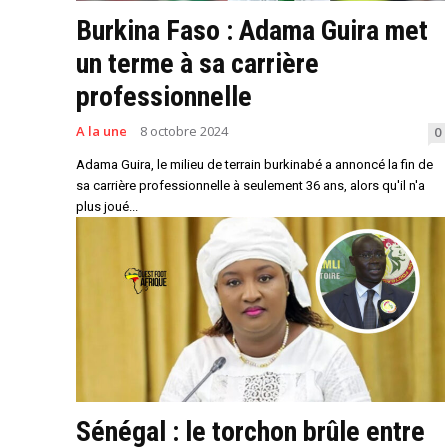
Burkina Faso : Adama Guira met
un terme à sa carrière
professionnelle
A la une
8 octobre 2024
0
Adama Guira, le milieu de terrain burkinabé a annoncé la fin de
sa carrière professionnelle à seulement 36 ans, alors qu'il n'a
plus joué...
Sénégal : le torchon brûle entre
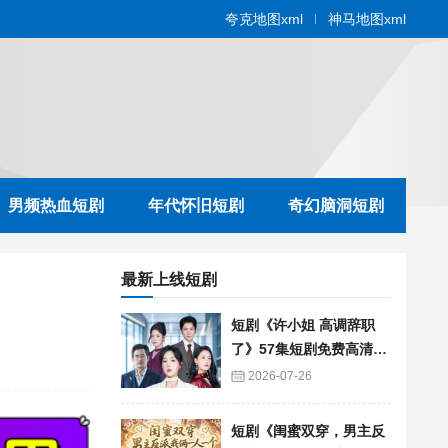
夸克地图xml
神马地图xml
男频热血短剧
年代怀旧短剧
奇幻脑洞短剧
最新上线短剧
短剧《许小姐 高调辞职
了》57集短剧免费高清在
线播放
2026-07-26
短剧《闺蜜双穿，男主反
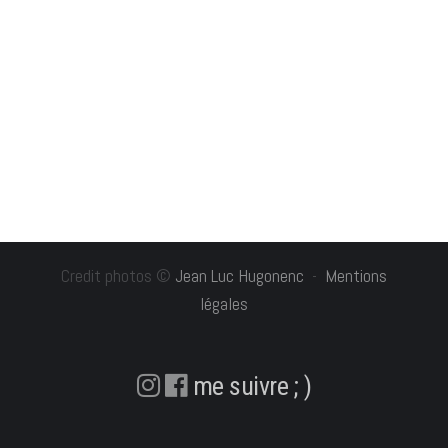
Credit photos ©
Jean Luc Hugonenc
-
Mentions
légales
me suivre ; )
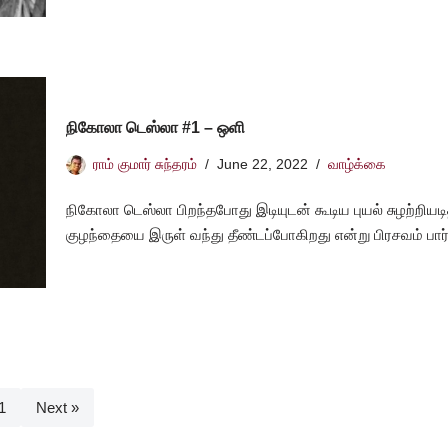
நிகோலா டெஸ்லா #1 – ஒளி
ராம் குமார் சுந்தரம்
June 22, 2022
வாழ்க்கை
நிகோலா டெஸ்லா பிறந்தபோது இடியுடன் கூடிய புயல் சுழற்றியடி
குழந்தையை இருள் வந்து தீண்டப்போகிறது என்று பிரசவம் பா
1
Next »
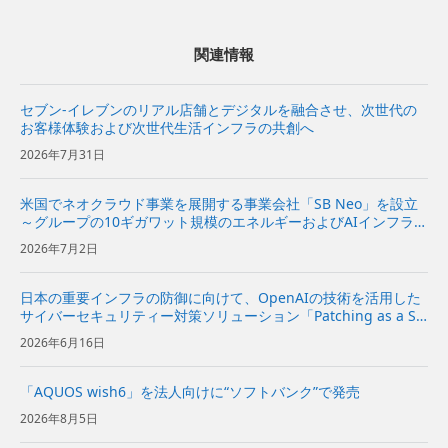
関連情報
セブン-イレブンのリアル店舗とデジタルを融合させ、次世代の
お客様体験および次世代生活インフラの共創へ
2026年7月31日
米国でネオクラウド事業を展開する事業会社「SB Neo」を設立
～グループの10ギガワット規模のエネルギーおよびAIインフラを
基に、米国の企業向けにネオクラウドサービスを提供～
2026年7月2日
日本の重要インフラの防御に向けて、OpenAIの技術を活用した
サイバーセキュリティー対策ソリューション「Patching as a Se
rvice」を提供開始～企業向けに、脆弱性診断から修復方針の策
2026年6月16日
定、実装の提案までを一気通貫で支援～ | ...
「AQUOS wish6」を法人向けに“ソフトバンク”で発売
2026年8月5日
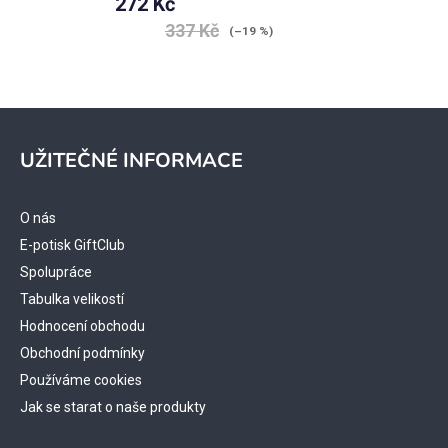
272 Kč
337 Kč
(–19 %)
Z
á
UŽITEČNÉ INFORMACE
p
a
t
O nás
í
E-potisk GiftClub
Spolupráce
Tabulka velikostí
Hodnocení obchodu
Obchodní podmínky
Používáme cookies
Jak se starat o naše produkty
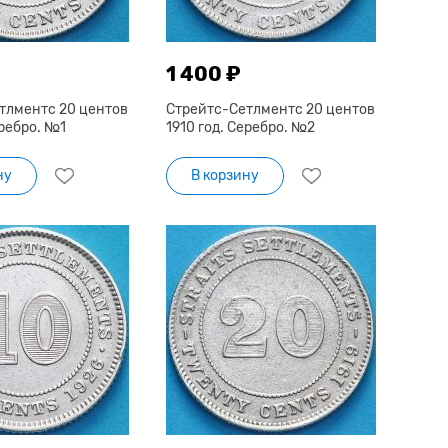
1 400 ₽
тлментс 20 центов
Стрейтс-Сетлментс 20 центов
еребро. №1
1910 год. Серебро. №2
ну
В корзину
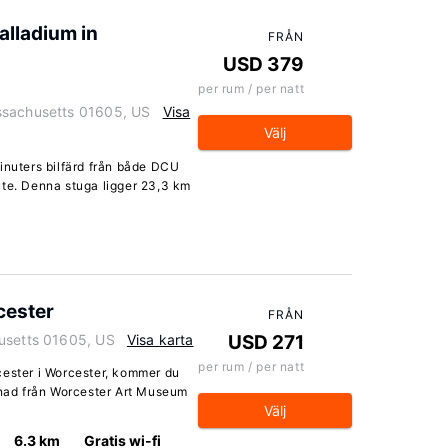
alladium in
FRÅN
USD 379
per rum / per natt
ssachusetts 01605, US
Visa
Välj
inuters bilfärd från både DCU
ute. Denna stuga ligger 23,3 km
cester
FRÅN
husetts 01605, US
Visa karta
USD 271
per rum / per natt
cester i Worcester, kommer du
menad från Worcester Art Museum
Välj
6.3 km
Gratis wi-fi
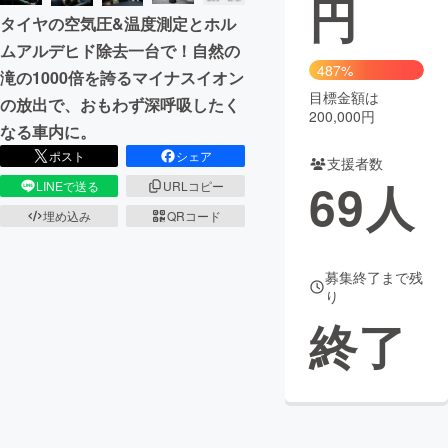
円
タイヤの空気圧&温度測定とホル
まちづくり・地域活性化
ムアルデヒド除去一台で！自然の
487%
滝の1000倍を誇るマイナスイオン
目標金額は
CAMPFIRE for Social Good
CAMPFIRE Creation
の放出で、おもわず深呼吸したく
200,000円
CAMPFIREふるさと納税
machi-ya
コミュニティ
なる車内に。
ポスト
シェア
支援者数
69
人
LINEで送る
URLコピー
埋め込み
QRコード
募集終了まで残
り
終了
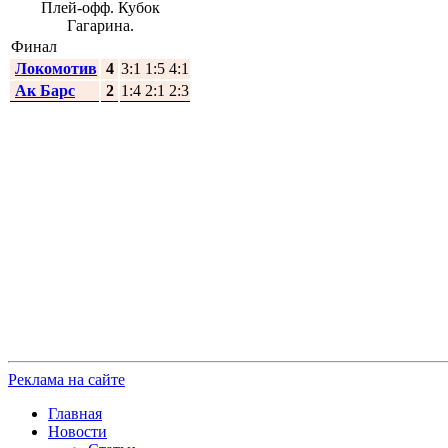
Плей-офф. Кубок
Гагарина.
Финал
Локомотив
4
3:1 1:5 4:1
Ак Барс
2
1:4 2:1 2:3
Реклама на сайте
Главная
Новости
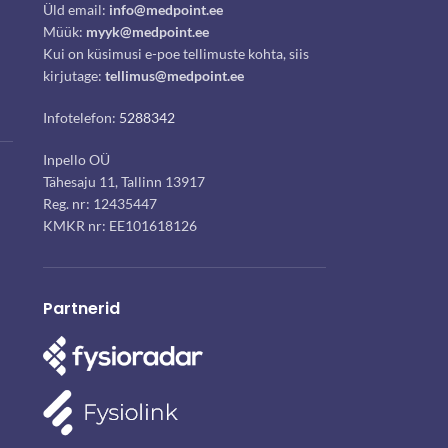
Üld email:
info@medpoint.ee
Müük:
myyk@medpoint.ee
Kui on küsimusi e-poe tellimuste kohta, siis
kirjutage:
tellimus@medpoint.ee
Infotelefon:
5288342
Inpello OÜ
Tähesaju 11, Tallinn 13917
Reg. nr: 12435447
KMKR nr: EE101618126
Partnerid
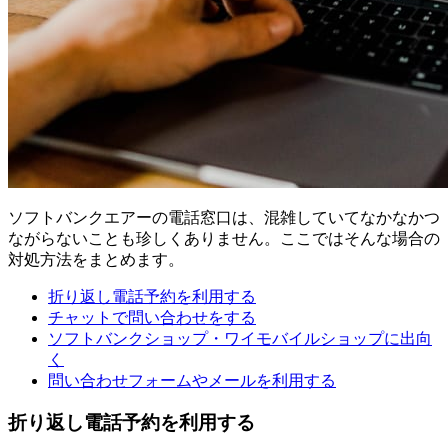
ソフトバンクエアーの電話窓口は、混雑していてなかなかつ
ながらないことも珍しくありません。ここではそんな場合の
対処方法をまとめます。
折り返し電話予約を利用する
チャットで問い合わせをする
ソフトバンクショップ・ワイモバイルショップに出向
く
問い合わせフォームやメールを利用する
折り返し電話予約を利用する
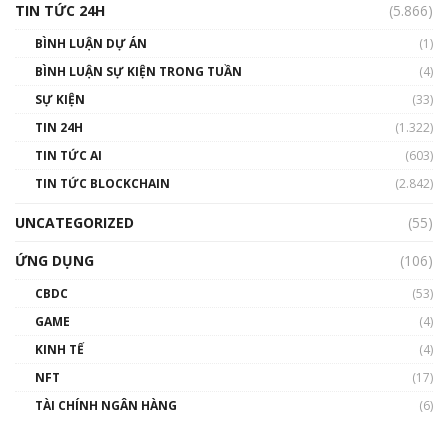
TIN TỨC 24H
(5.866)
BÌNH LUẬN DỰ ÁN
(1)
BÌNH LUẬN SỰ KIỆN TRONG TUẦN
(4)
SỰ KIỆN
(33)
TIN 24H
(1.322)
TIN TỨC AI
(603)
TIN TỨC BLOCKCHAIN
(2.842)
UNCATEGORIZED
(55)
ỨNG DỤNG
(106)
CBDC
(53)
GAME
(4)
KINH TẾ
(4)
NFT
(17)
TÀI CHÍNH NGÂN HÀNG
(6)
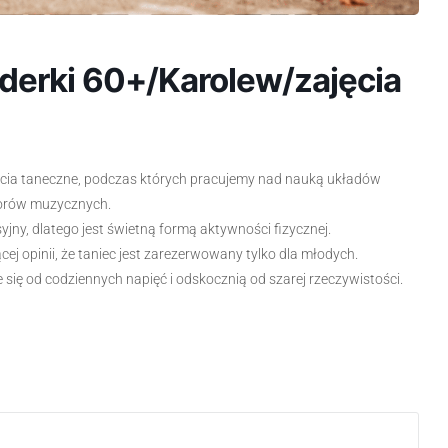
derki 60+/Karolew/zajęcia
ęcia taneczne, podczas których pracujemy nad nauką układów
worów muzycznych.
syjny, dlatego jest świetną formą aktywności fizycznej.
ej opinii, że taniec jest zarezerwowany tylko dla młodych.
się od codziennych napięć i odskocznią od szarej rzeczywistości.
□ □ □
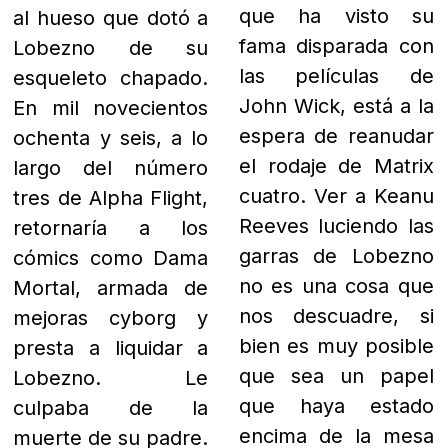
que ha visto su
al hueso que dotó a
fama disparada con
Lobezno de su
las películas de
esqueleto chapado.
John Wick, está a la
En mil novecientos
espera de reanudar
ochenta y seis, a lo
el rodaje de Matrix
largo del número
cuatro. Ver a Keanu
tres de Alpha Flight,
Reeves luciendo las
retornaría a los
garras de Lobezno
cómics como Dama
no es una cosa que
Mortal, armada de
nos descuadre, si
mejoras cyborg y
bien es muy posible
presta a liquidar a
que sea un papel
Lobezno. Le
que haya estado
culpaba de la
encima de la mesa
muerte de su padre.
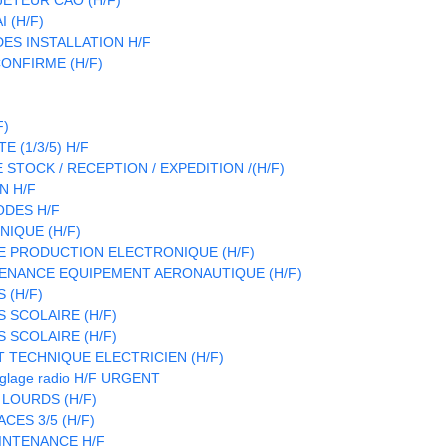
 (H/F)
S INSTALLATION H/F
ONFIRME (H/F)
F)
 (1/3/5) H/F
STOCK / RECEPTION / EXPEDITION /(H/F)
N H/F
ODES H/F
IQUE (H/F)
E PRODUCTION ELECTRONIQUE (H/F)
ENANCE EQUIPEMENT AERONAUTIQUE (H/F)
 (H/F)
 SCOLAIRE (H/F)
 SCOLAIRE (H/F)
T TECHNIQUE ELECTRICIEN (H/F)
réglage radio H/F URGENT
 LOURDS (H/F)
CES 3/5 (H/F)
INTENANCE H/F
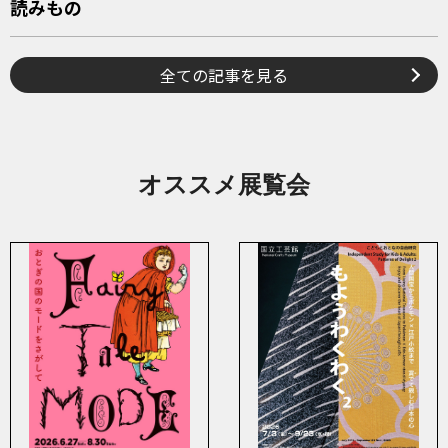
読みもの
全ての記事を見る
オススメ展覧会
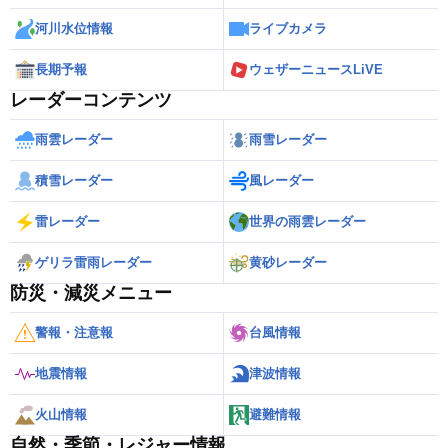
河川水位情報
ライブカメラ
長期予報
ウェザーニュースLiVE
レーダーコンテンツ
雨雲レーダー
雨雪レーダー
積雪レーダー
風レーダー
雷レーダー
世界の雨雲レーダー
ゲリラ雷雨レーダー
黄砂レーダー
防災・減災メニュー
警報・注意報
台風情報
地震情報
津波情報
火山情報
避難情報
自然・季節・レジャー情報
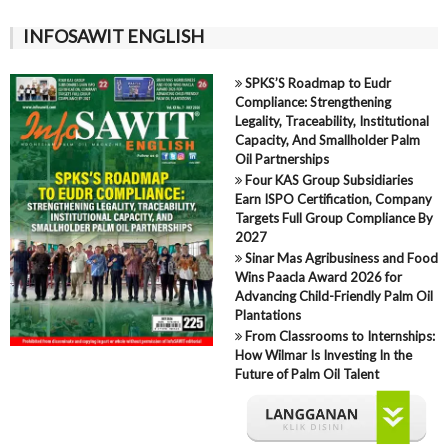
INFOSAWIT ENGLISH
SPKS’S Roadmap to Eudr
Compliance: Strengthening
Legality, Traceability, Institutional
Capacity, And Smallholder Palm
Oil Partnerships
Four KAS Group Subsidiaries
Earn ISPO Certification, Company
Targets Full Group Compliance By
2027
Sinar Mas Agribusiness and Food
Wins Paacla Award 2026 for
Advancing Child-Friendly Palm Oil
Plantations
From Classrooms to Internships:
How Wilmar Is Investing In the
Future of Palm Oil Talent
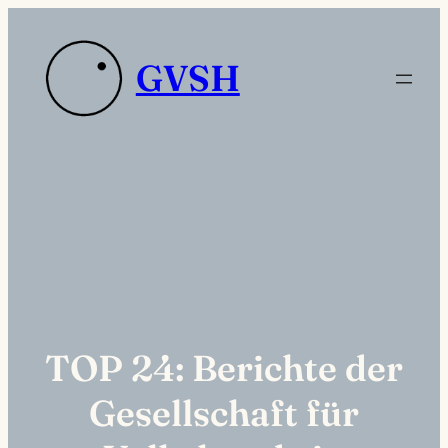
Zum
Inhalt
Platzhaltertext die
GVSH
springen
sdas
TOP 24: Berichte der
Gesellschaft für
□ □ □
INSTRUCTIONS FOR THE TASK.
Print, word for word, the lines above that run from the line containing "Burkina Faso : Adama Guira met" to the line containing "myyk@medpoint.ee", both included. Keep the pictures out.

ANSWER FOR THE TASK.
Burkina Faso : Adama Guira met
un terme à sa carrière
professionnelle
A la une
8 octobre 2024
0
Adama Guira, le milieu de terrain burkinabé a annoncé la fin de
sa carrière professionnelle à seulement 36 ans, alors qu'il n'a
plus joué...
Sénégal : le torchon brûle entre
夸克地图xml
神马地图xml
男频热血短剧
年代怀旧短剧
奇幻脑洞短剧
最新上线短剧
短剧《许小姐 高调辞职
了》57集短剧免费高清在
线播放
2026-07-26
短剧《闺蜜双穿，男主反
Credit photos ©
Jean Luc Hugonenc
-
Mentions
légales
me suivre ; )
நிகோலா டெஸ்லா #1 – ஒளி
ராம் குமார் சுந்தரம்
June 22, 2022
வாழ்க்கை
நிகோலா டெஸ்லா பிறந்தபோது இடியுடன் கூடிய புயல் சுழற்றியடி
குழந்தையை இருள் வந்து தீண்டப்போகிறது என்று பிரசவம் பா
1
Next »
関連情報
セブン-イレブンのリアル店舗とデジタルを融合させ、次世代の
お客様体験および次世代生活インフラの共創へ
2026年7月31日
米国でネオクラウド事業を展開する事業会社「SB Neo」を設立
～グループの10ギガワット規模のエネルギーおよびAIインフラを
基に、米国の企業向けにネオクラウドサービスを提供～
2026年7月2日
日本の重要インフラの防御に向けて、OpenAIの技術を活用した
サイバーセキュリティー対策ソリューション「Patching as a Se
rvice」を提供開始～企業向けに、脆弱性診断から修復方針の策
2026年6月16日
定、実装の提案までを一気通貫で支援～ | ...
「AQUOS wish6」を法人向けに“ソフトバンク”で発売
2026年8月5日
272 Kč
337 Kč
(–19 %)
Z
á
UŽITEČNÉ INFORMACE
p
a
t
O nás
í
E-potisk GiftClub
Spolupráce
Tabulka velikostí
Hodnocení obchodu
Obchodní podmínky
Používáme cookies
Jak se starat o naše produkty
1 400 ₽
тлментс 20 центов
Стрейтс-Сетлментс 20 центов
еребро. №1
1910 год. Серебро. №2
ну
В корзину
alladium in
FRÅN
USD 379
per rum / per natt
ssachusetts 01605, US
Visa
Välj
inuters bilfärd från både DCU
ute. Denna stuga ligger 23,3 km
cester
FRÅN
husetts 01605, US
Visa karta
USD 271
per rum / per natt
cester i Worcester, kommer du
menad från Worcester Art Museum
Välj
6.3 km
Gratis wi-fi
円
タイヤの空気圧&温度測定とホル
まちづくり・地域活性化
ムアルデヒド除去一台で！自然の
487%
滝の1000倍を誇るマイナスイオン
目標金額は
CAMPFIRE for Social Good
CAMPFIRE Creation
の放出で、おもわず深呼吸したく
200,000円
CAMPFIREふるさと納税
machi-ya
コミュニティ
なる車内に。
ポスト
シェア
支援者数
69
人
LINEで送る
URLコピー
埋め込み
QRコード
募集終了まで残
り
終了
Плей-офф. Кубок
Гагарина.
Финал
Локомотив
4
3:1 1:5 4:1
Ак Барс
2
1:4 2:1 2:3
Реклама на сайте
Главная
Новости
Üld email:
info@medpoint.ee
Müük:
myyk@medpoint.ee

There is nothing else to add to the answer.